The best way to get synapses is by default through the pcg_meshwork function, which handles the complexity of synapse queries and attachment. Once created, these synapses can be used to generate two different mappings of the neuron. The first creates a count of the number of synapses per skeleton vertex while dropping connectivity information, and the second uses synapses to predict which parts of the skeleton are dendritic and which are axonal.

To get the synapse count map, use the features.add_synapse_count function.

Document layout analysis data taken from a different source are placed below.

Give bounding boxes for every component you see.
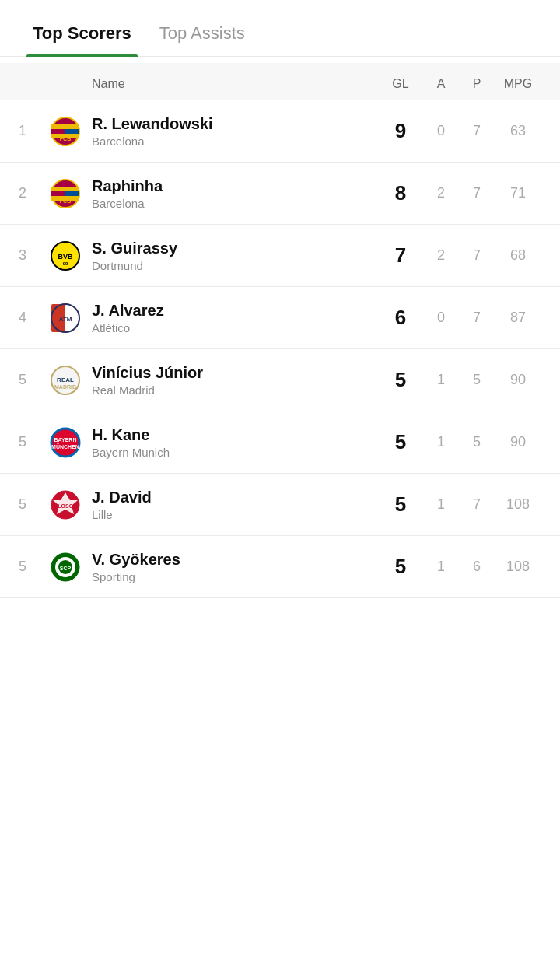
- table-row: 5 BAYERN MÜNCHEN H. Kane Bayern Munich 5…: [0, 411, 560, 474]
- player-rank: 1: [19, 123, 50, 139]
- svg-text:MADRID: MADRID: [54, 384, 76, 390]
- player-info: Raphinha Barcelona: [92, 177, 378, 210]
- table-row: 3 BVB 09 S. Guirassy Dortmund 7 2 7 68: [0, 225, 560, 287]
- header-p: P: [459, 77, 495, 91]
- stat-p: 7: [459, 185, 495, 201]
- stat-a: 0: [423, 123, 459, 139]
- stat-mpg: 90: [495, 434, 541, 450]
- svg-text:09: 09: [63, 261, 68, 266]
- svg-text:ATM: ATM: [59, 316, 72, 323]
- header-mpg: MPG: [495, 77, 541, 91]
- stat-gl: 5: [378, 368, 423, 392]
- tab-bar: Top Scorers Top Assists: [0, 0, 560, 57]
- player-club: Barcelona: [92, 135, 378, 148]
- stat-gl: 9: [378, 119, 423, 143]
- club-logo: BVB 09: [50, 240, 92, 271]
- player-name: Raphinha: [92, 177, 378, 195]
- stat-a: 1: [423, 559, 459, 575]
- player-name: Vinícius Júnior: [92, 363, 378, 382]
- stat-a: 1: [423, 434, 459, 450]
- svg-point-23: [51, 429, 79, 457]
- club-logo: FCB: [50, 178, 92, 209]
- stat-p: 5: [459, 372, 495, 388]
- club-logo: FCB: [50, 116, 92, 147]
- stat-a: 0: [423, 310, 459, 326]
- player-rank: 5: [19, 559, 50, 575]
- player-rank: 4: [19, 310, 50, 326]
- svg-text:LOSC: LOSC: [58, 503, 72, 509]
- stat-mpg: 68: [495, 247, 541, 264]
- stat-a: 2: [423, 247, 459, 264]
- club-logo: BAYERN MÜNCHEN: [50, 427, 92, 458]
- player-rank: 5: [19, 434, 50, 450]
- stat-gl: 6: [378, 306, 423, 330]
- club-logo: SCP: [50, 552, 92, 583]
- stat-p: 7: [459, 310, 495, 326]
- player-info: V. Gyökeres Sporting: [92, 550, 378, 583]
- stat-mpg: 108: [495, 496, 541, 513]
- player-club: Atlético: [92, 321, 378, 334]
- player-info: Vinícius Júnior Real Madrid: [92, 363, 378, 397]
- player-rank: 5: [19, 372, 50, 388]
- stat-p: 7: [459, 247, 495, 264]
- player-name: H. Kane: [92, 425, 378, 444]
- table-row: 5 REAL MADRID Vinícius Júnior Real Madri…: [0, 349, 560, 411]
- player-name: S. Guirassy: [92, 239, 378, 257]
- stat-mpg: 90: [495, 372, 541, 388]
- svg-text:REAL: REAL: [57, 376, 74, 383]
- stat-p: 7: [459, 496, 495, 513]
- svg-text:BAYERN: BAYERN: [54, 437, 77, 443]
- player-rank: 5: [19, 496, 50, 513]
- player-name: V. Gyökeres: [92, 550, 378, 569]
- svg-rect-9: [51, 187, 79, 191]
- table-row: 4 ATM J. Alvarez Atlético 6 0 7 87: [0, 287, 560, 349]
- player-club: Sporting: [92, 570, 378, 583]
- stat-gl: 5: [378, 430, 423, 454]
- header-name: Name: [92, 77, 378, 91]
- svg-text:FCB: FCB: [60, 198, 71, 204]
- player-name: J. David: [92, 488, 378, 506]
- player-club: Real Madrid: [92, 383, 378, 397]
- table-header: Name GL A P MPG: [0, 63, 560, 100]
- player-club: Lille: [92, 508, 378, 521]
- svg-text:SCP: SCP: [60, 566, 72, 571]
- player-name: R. Lewandowski: [92, 114, 378, 133]
- stat-gl: 7: [378, 243, 423, 268]
- stat-p: 7: [459, 123, 495, 139]
- svg-text:BVB: BVB: [58, 253, 73, 261]
- tab-top-scorers[interactable]: Top Scorers: [19, 14, 145, 56]
- player-info: H. Kane Bayern Munich: [92, 425, 378, 459]
- club-logo: ATM: [50, 303, 92, 334]
- stat-gl: 5: [378, 555, 423, 579]
- club-logo: REAL MADRID: [50, 365, 92, 396]
- header-gl: GL: [378, 77, 423, 91]
- header-a: A: [423, 77, 459, 91]
- player-club: Dortmund: [92, 259, 378, 272]
- stat-gl: 8: [378, 181, 423, 205]
- table-body: 1 FCB R. Lewandowski Barcelona 9 0 7 63 …: [0, 100, 560, 598]
- player-info: J. Alvarez Atlético: [92, 301, 378, 334]
- stat-p: 5: [459, 434, 495, 450]
- stat-mpg: 63: [495, 123, 541, 139]
- stat-mpg: 87: [495, 310, 541, 326]
- stat-mpg: 71: [495, 185, 541, 201]
- table-row: 2 FCB Raphinha Barcelona 8 2 7 71: [0, 163, 560, 225]
- player-club: Barcelona: [92, 197, 378, 210]
- table-row: 5 LOSC J. David Lille 5 1 7 108: [0, 474, 560, 536]
- svg-text:FCB: FCB: [60, 136, 71, 142]
- stat-mpg: 108: [495, 559, 541, 575]
- tab-top-assists[interactable]: Top Assists: [145, 14, 259, 56]
- svg-rect-3: [51, 124, 79, 129]
- table-row: 1 FCB R. Lewandowski Barcelona 9 0 7 63: [0, 100, 560, 163]
- stat-p: 6: [459, 559, 495, 575]
- club-logo: LOSC: [50, 489, 92, 520]
- stat-a: 1: [423, 496, 459, 513]
- player-rank: 3: [19, 247, 50, 264]
- stat-a: 2: [423, 185, 459, 201]
- player-info: S. Guirassy Dortmund: [92, 239, 378, 272]
- player-club: Bayern Munich: [92, 446, 378, 459]
- table-row: 5 SCP V. Gyökeres Sporting 5 1 6 108: [0, 536, 560, 598]
- svg-text:MÜNCHEN: MÜNCHEN: [51, 443, 79, 450]
- stat-a: 1: [423, 372, 459, 388]
- player-info: J. David Lille: [92, 488, 378, 521]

For example, assuming you have a pcg meshwork object nrn with synapses attached in the default way, we can add synapse counts to the skeleton with:

pcg_skel.features.add_synapse_count(
    nrn,
)

syn_count_df = nrn.anno.synapse_count.df

The resulting dataframe by default will create a dataframe with one row per graph vertex (not skeleton vertex!) and columns:

  • num_syn_in: The number of input synapse at the vertex
  • num_syn_out: The number of output synapse at the vertex
  • net_size_in: The summed size of the input synapses at the vertex.
  • net_size_out: The summed size of the output synapses at the vertex.

The last two columns enable one to compute averages of synapse size, although not percentiles.

If you want to map these values to skeleton nodes, there is also a function to handle this aggregation.

skel_df = pcg_skel.features.aggregate_property_to_skeleton(
    nrn,
    'synapse_count',
    agg_dict={'num_syn_in': 'sum', 'num_syn_out': 'sum', 'net_size_in': 'sum', 'net_size_out': 'sum'},
)

This will generate a dataframe with one row per skeleton vertex and the columns will aggregate the synapse count properties to the skeleton. The agg_dict property lets you specify exactly which columns to aggregate by across associated graph vertices and how to aggregate them. Anything that works in a pandas groupby operation will work here. Note that if you don't specify a column in the agg_dict, nothing will happen to it.